Gelsevirinie wird von einem Mid-Stage-Loader namens Gelsemicine an die kompromittierten Maschinen geliefert. Gelsevirinie ist das letzte Malware-Modul, das bei Angriffen der Gruppe Gelsemium APT (Advanced Persistent Threat) eingesetzt wird. Der Loader existiert in zwei verschiedenen Versionen und die ausgeführte Version hängt davon ab, ob der infizierte Benutzer über Administratorrechte verfügt oder nicht. Wenn das Opfer die erforderlichen Berechtigungen hat, wird Gelsevirine unter C:\Windows\System32\spool\prtprocs\x64\winprint.dll abgelegt, andernfalls wird es als DLL namens chrome_elf.dll in CommonAppData/Google/Chrome/Anwendung/Bibliothek/Standort ausgeliefert.

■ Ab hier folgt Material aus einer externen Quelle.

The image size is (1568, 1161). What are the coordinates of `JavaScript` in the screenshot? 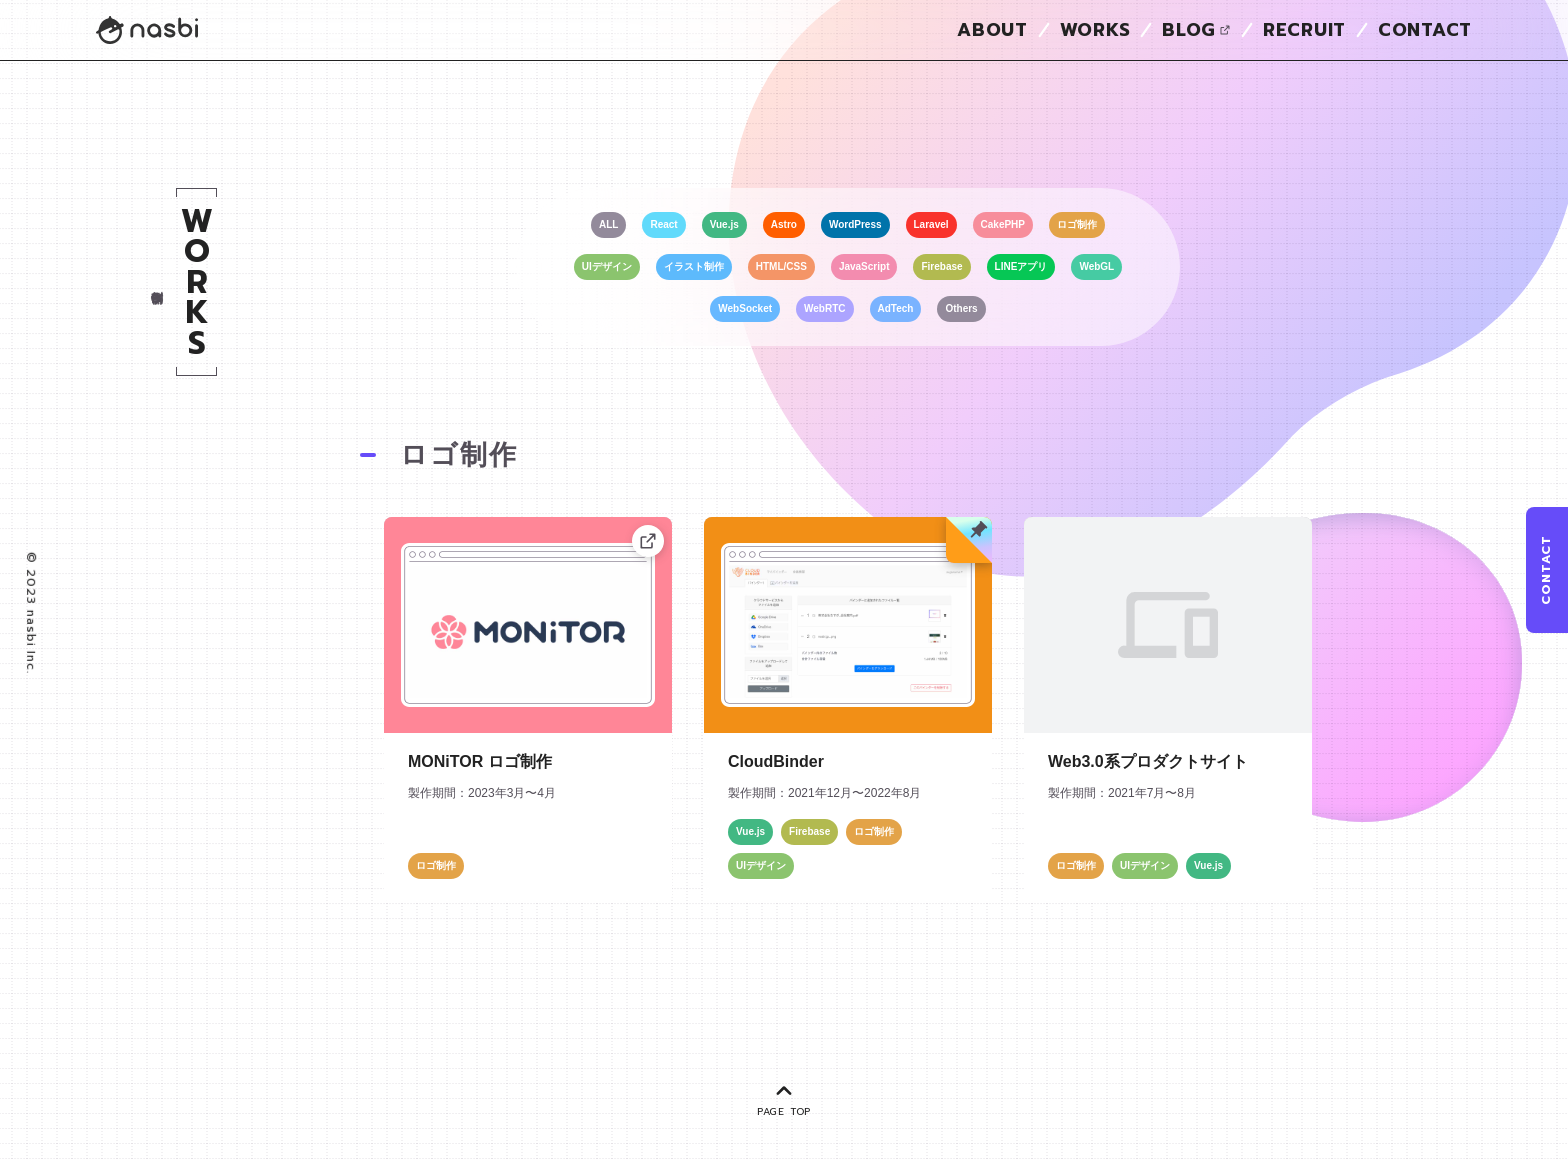 It's located at (864, 266).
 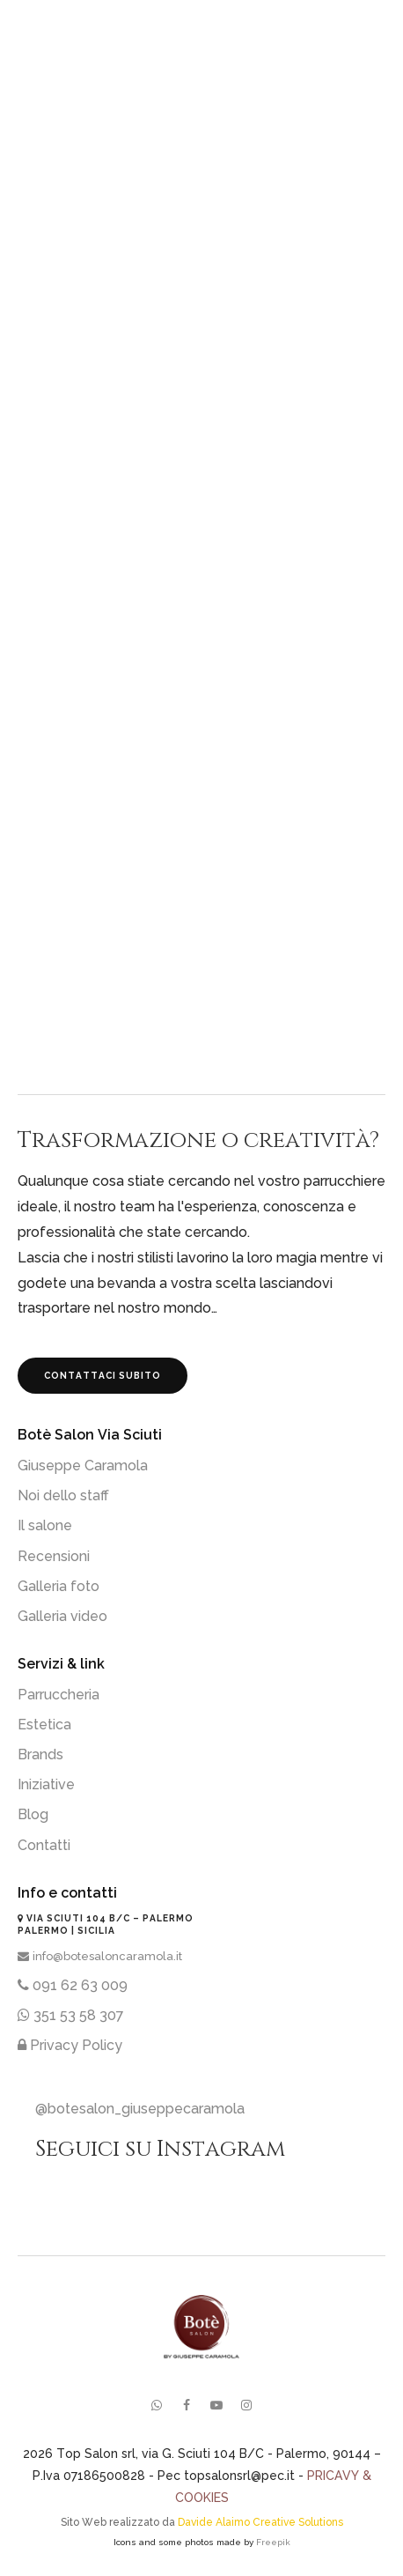 I want to click on Parruccheria, so click(x=58, y=1694).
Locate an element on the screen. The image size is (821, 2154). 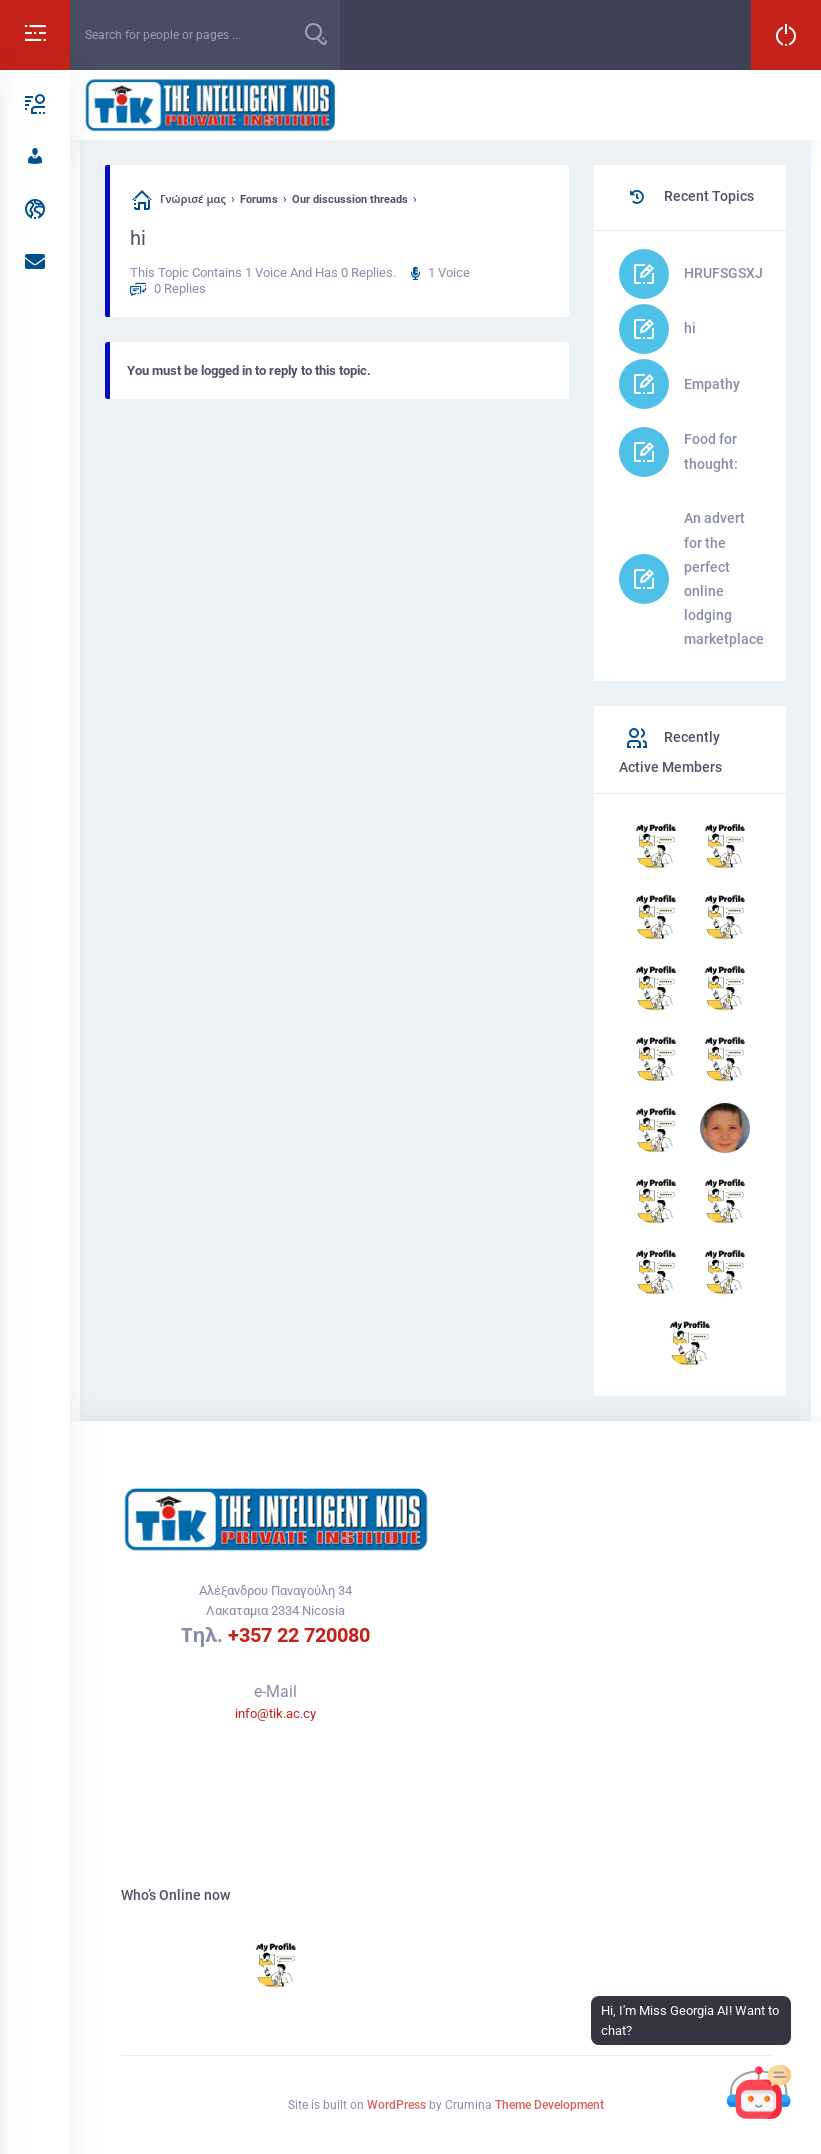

Nach der Bereitstellung auf dem Zielsystem initiiert Gelsevirine ein komplexes Setup, um die Kommunikation mit seinem Command-and-Control-Server zu erreichen und aufrechtzuerhalten. Erstens verlässt es sich auf eine eingebettete DLL, um die Rolle des Man-in-the-Middle zu übernehmen. Darüber hinaus ist eine separate Konfiguration für den Umgang mit den verschiedenen Protokolltypen wie tcp, udp, http und https zuständig.

Die Forscher von Infosec konnten mehrere Plug-Ins erkennen, die von Gelsevirine abgerufen und initiiert werden und jeweils eine andere Funktionalität aufweisen. Das FxCoder-Plug-In ist ein Komprimierungs-Dekomprimierungs-Tool, das die C&C-Kommunikation erleichtert. Als nächstes gibt es das Utility-Plug-in, das das Dateisystem auf dem kompromittierten Gerät manipulieren kann. Das letzte der beobachteten Plug-Ins ist Inter - ein Tool, das das Einschleusen von DLLs in ausgewählte Prozesse ermöglicht.